Your objective: Using the entries that follow, give the number of lines containing the string "decisioni". Write nothing besides that number.

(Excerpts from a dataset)
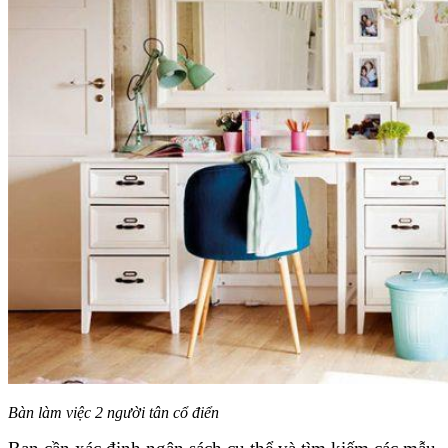
Bàn làm việc 2 người tân cổ điển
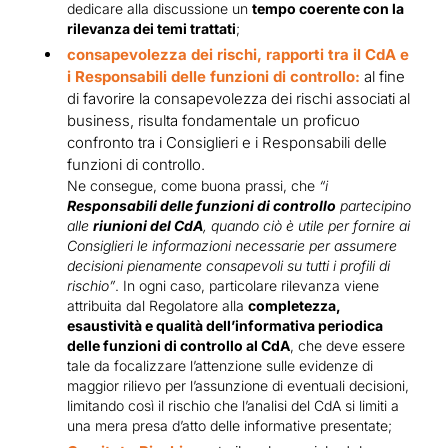
dedicare alla discussione un
tempo coerente con la
rilevanza dei temi trattati
;
consapevolezza dei rischi, rapporti tra il CdA e
i Responsabili delle funzioni di controllo:
al fine
di favorire la consapevolezza dei rischi associati al
business, risulta fondamentale un proficuo
confronto tra i Consiglieri e i Responsabili delle
funzioni di controllo.
Ne consegue, come buona prassi, che
“i
Responsabili delle funzioni di controllo
partecipino
alle
riunioni del CdA
, quando ciò è utile per fornire ai
Consiglieri le informazioni necessarie per assumere
decisioni pienamente consapevoli su tutti i profili di
rischio”
. In ogni caso, particolare rilevanza viene
attribuita dal Regolatore alla
completezza,
esaustività e qualità dell’informativa periodica
delle funzioni di controllo al CdA
, che deve essere
tale da focalizzare l’attenzione sulle evidenze di
maggior rilievo per l’assunzione di eventuali decisioni,
limitando così il rischio che l’analisi del CdA si limiti a
una mera presa d’atto delle informative presentate;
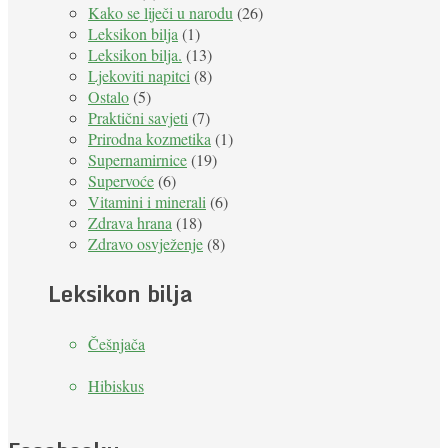
Kako se liječi u narodu
(26)
Leksikon bilja
(1)
Leksikon bilja.
(13)
Ljekoviti napitci
(8)
Ostalo
(5)
Praktični savjeti
(7)
Prirodna kozmetika
(1)
Supernamirnice
(19)
Supervoće
(6)
Vitamini i minerali
(6)
Zdrava hrana
(18)
Zdravo osvježenje
(8)
Leksikon bilja
Češnjača
Hibiskus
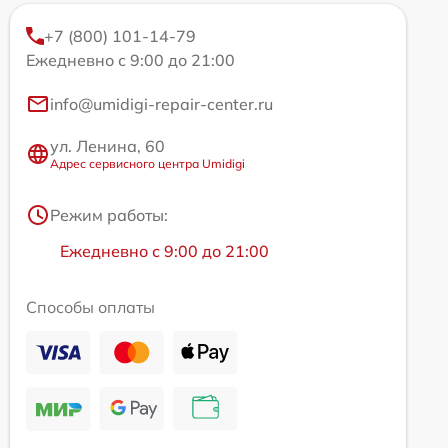
+7 (800) 101-14-79
Ежедневно с 9:00 до 21:00
info@umidigi-repair-center.ru
ул. Ленина, 60
Адрес сервисного центра Umidigi
Режим работы:
Ежедневно с 9:00 до 21:00
Способы оплаты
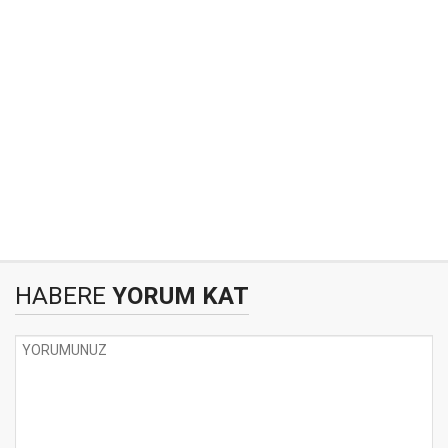
HABERE
YORUM KAT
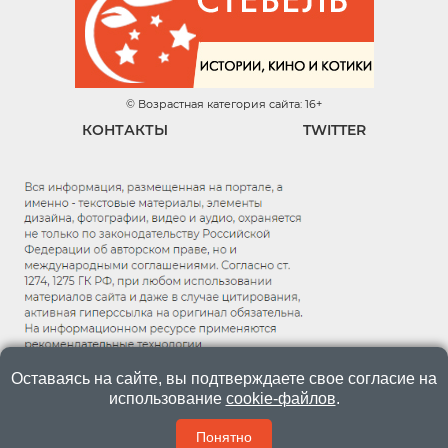
© Возрастная категория сайта: 16+
КОНТАКТЫ
TWITTER
Оставаясь на сайте, вы подтверждаете свое согласие на
использование
cookie-файлов
.
Понятно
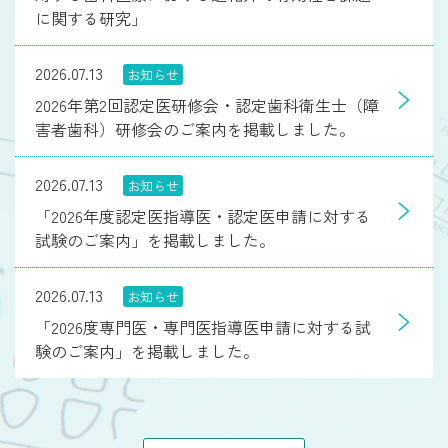
に関する研究」
2026.07.13
お知らせ
2026年第2回認定医研修会・認定歯科衛生士（障
害者歯科）研修会のご案内を掲載しました。
2026.07.13
お知らせ
「2026年度認定医指導医・認定医申請に対する
試験のご案内」を掲載しました。
2026.07.13
お知らせ
「2026度専門医・専門医指導医申請に対する試
験のご案内」を掲載しました。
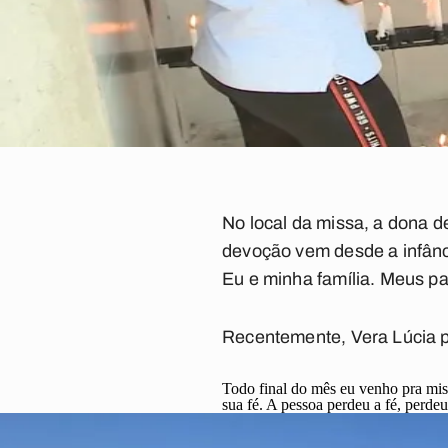
No local da missa, a dona 
devoção vem desde a infân
Eu e minha família. Meus p
Recentemente, Vera Lúcia pr
Todo final do mês eu venho pra mis
sua fé. A pessoa perdeu a fé, perdeu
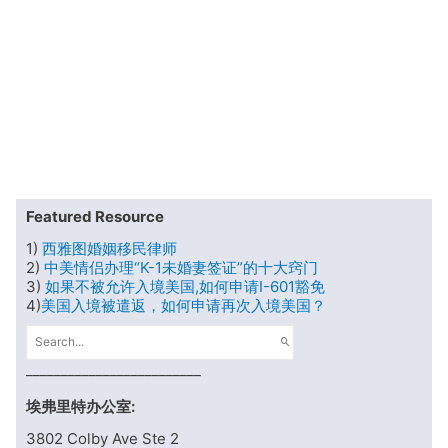
Featured Resource
1)
西雅图婚姻移民律师
2)
中美情侣办理“K-1未婚妻签证”的十大窍门
3)
如果不被允许入境美国,如何申请I-601豁免
4)
美国入境被遣返，如何申请再次入境美国？
S
e
_________________________
a
r
埃弗里特办公室:
c
h
3802 Colby Ave Ste 2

Solution for this task: 2